- **HOW TO COMPLETE THIS TASK**
Keep the pictures out of the copy and print all the entries below exactly.

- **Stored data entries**
•••
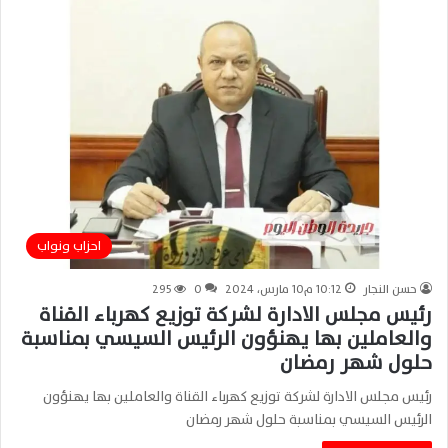
احزاب ونواب
حسن النجار
10:12 م10 مارس، 2024
0
295
رئيس مجلس الادارة لشركة توزيع كهرباء القناة
والعاملين بها يهنؤون الرئيس السيسي بمناسبة
حلول شهر رمضان
رئيس مجلس الادارة لشركة توزيع كهرباء القناة والعاملين بها يهنؤون
الرئيس السيسي بمناسبة حلول شهر رمضان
•••
- **YOUR SOLUTION**
احزاب ونواب
حسن النجار
10:12 م10 مارس، 2024
0
295
رئيس مجلس الادارة لشركة توزيع كهرباء القناة
والعاملين بها يهنؤون الرئيس السيسي بمناسبة
حلول شهر رمضان
رئيس مجلس الادارة لشركة توزيع كهرباء القناة والعاملين بها يهنؤون
الرئيس السيسي بمناسبة حلول شهر رمضان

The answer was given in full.